NGUYEN THI THU THUY [Aid Worker, Vietnam]
Because of the climate change, droughts almost happen every year, with different levels of severity. The people suffer a lot.
CHAMALÉA BAC [Community Leader]
I’m highly concerned about global warming and the impacts of climate change. The weather changes make it hard to determine when it is time to plant crops.
Vietnam: Hanoi: Bac Ai
Southeast Asia is known for its floods. But the unpredictable weather caused by climate change has also led to devastating droughts. In Vietnam, farmers who depend on rainfall to irrigate their crops struggle to earn a living and feed their families. The situation is especially difficult in the Bac Ai district in the Ninh Thuan province. This area has the hottest temperatures, least rainfall, and some of the worst poverty rates in all of Vietnam.
NGUYEN THI THU THUY
Bac Ai is one of the 61 poorest districts in the country, which received special attention from the government. More than 60 percent of the people in this district are living on an income of less than 12 dollars per month.
I have lived here for more than 30 years; my family is a farming family. I am highly concerned about global warming and the impacts of climate change, because it has not only affected me, but also my community. Everybody is affected.
The Rag Lai people, an ethnic minority who make up most of the Bac Ai population, are among the hardest hit.
PI-NANG THI GIAO [Rice and Cashew Farmer]

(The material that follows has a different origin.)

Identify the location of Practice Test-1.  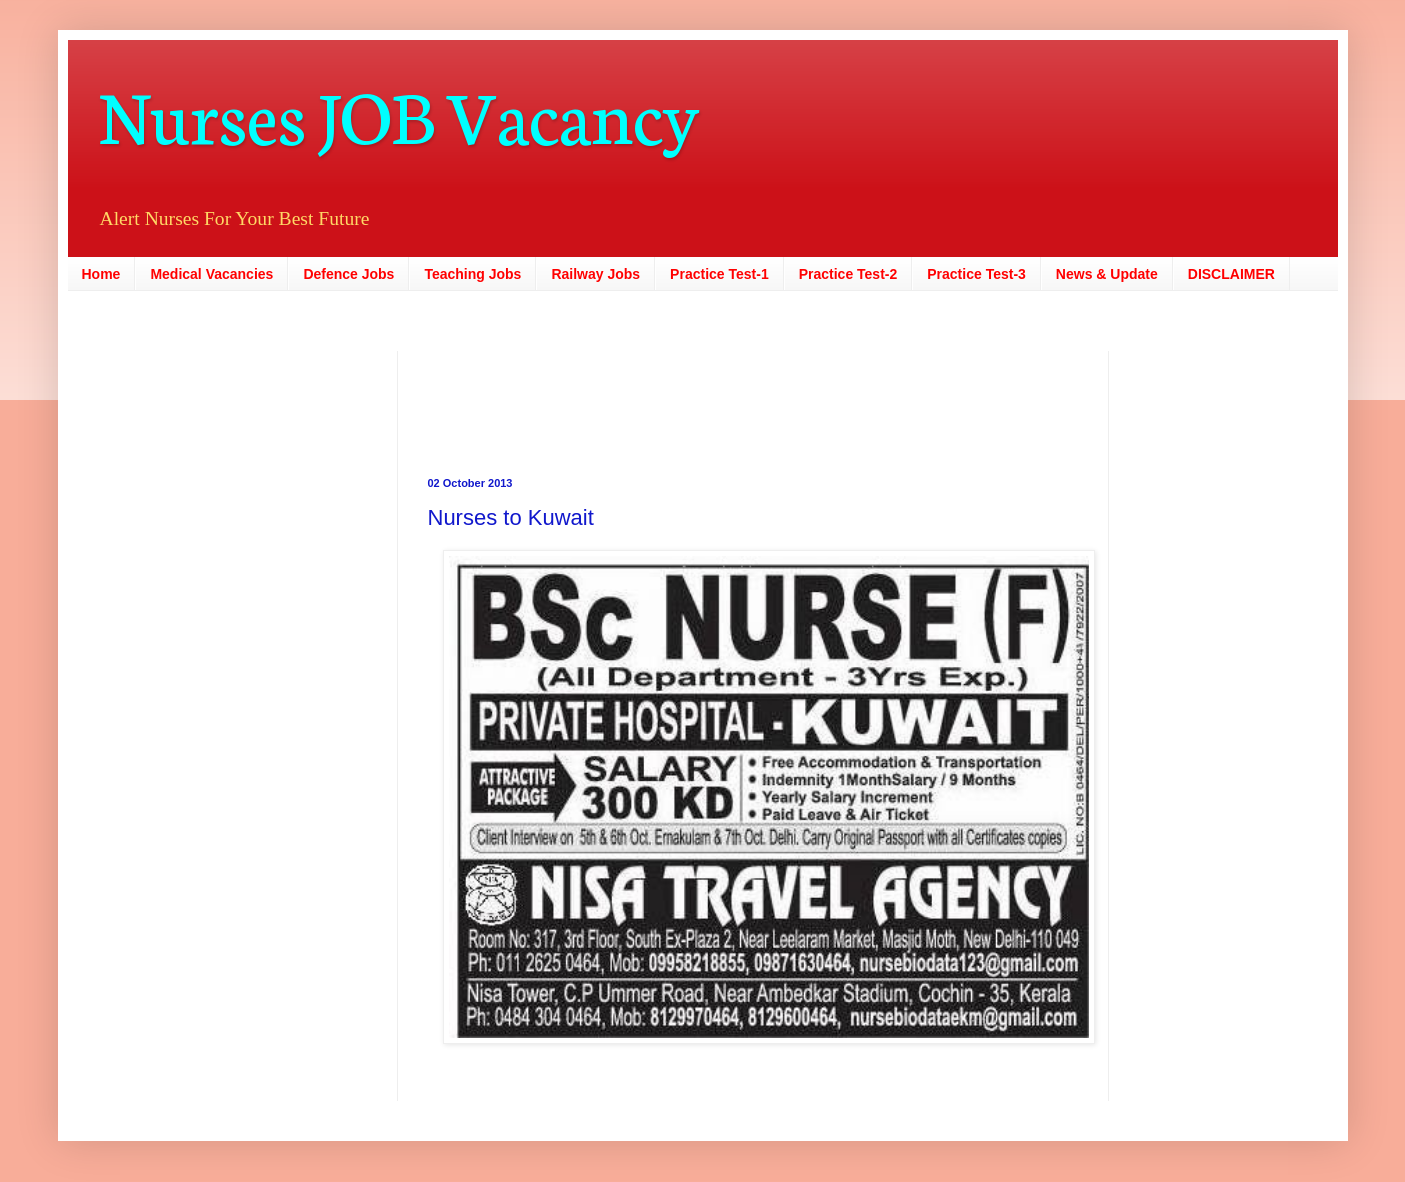
(719, 274).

My husband and I have a rice field, but we do not get much from it. We have five months of dry season and only two to three months of rainy season. Sometimes it rains too much, sometimes it rains too little.

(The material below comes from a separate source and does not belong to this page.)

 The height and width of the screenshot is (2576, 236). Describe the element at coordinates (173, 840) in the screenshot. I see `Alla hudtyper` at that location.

While many Vietnamese people are accustomed to managing floods, the Rag Lai people find dealing with droughts to be the real challenge.

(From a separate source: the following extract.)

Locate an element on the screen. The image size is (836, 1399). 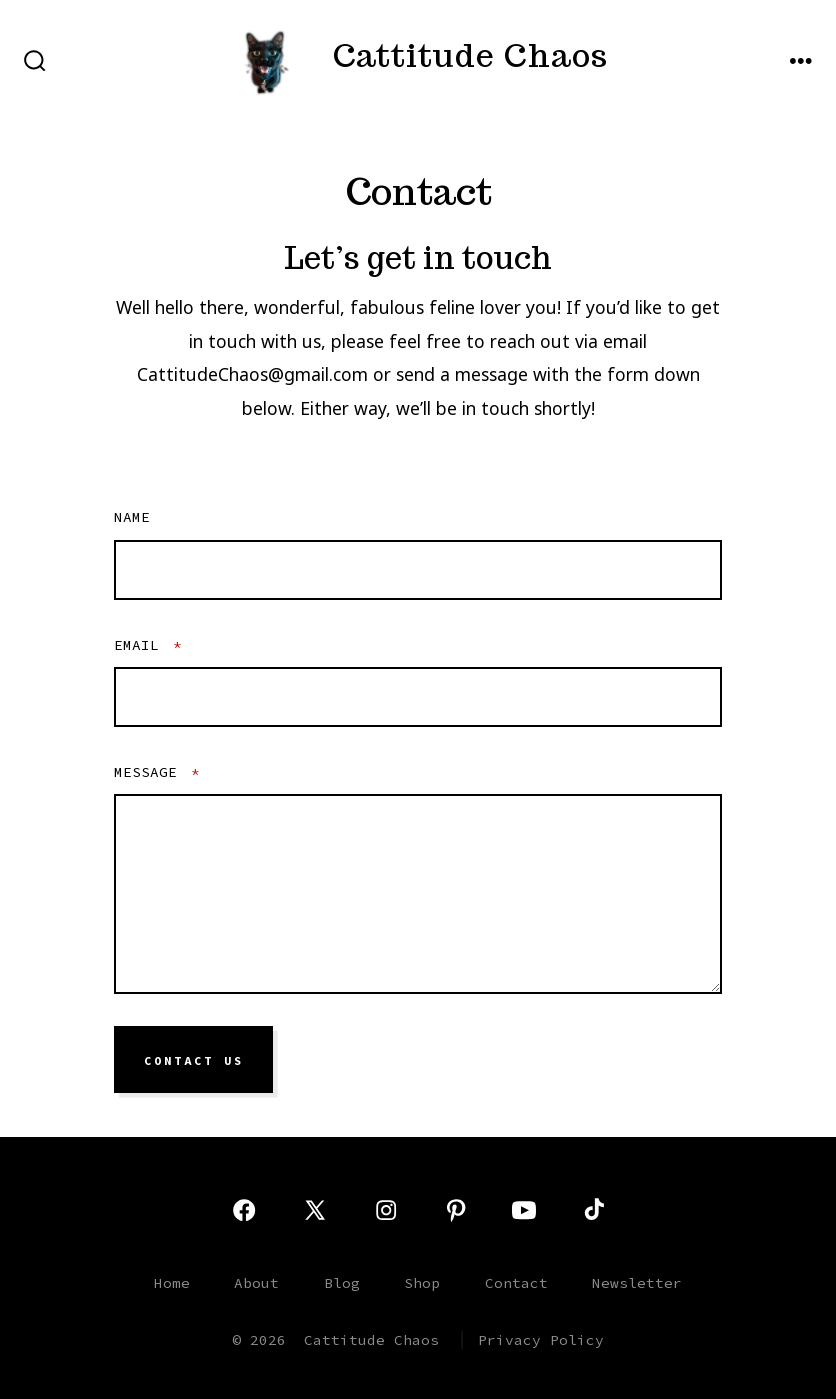
[Open TikTok in a new tab] is located at coordinates (592, 1210).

PI-NANG THI MAI [Commune Chairwoman]
Climate change affects the people here, especially those that depend on agriculture for their incomes. When it’s too sunny, there’s no grass for the cows. Rice and corn die when there’s too much sun. The water resources are drying out.
After the drought, our family lost two and a half acres of corn and two and a half acres of rice. We lost two cows. People didn’t have fresh water, so we had to take water from the streams, which is a little more than a half-mile walk from here. The quality of the water was bad; it caused skin diseases and stomach disease.
The Rag Lai people are working to adapt to harsher growing conditions. With the help of the government, they are bringing more clean water to their communities, and they are learning how to cultivate crops and raise animals that can survive dry spells.
HUYNH KHANH HOA
When this reservoir is completed, we can be in more control: increasing the water for irrigation when it is needed, or reducing it when it is not.
NGUYEN THI THU THUY
The local government provides the construction of the big reservoir, and from Oxfam’s side, we support them with training to the local people to enable them to manage the water system effectively.
The local farmers are growing hardier crops, like certain varieties of rice, cashews and corn.
KATOR CHUONG [Rice and Cashew Farmer]
In the morning, my wife and I work on the rice field, and later we work in the cashew garden. Most of our food comes from the rice field. Oxfam’s training showed us a technique for growing rice. I know more now. Before, I didn’t know when it was the best time to plant the rice in the ground, and when to stop planting.
And in Bac Ai, they’re also raising different breeds of livestock that need less water and fodder.
PI-NANG KHUYEN [Cow Farmer]
My name is Pi-nang Khuyen, I’m 22 years old and I’m a cow farmer. I don’t have much education because my parents are poor. I’m happy to have the cow; once she gives birth, life will be easier. I chose to raise a cow because it is easier to take care of than other animals. The cow survives the dry season better here. I have to feed other livestock and give water three to four times a day. But for the cow, it’s only two times a day.
For communities that have worked the land for generations, these strategies have helped make responding to the changing climate conditions easier. Using their new skills, the reservoir and irrigation canals, farmers can continue to provide for their families doing what they know best: farming.
We are learning how to adapt to climate changes. We are beginning to understand how to change our farming and crops. People are learning better ways to plant and raise livestock. All of this has contributed to increasing the incomes of the local people.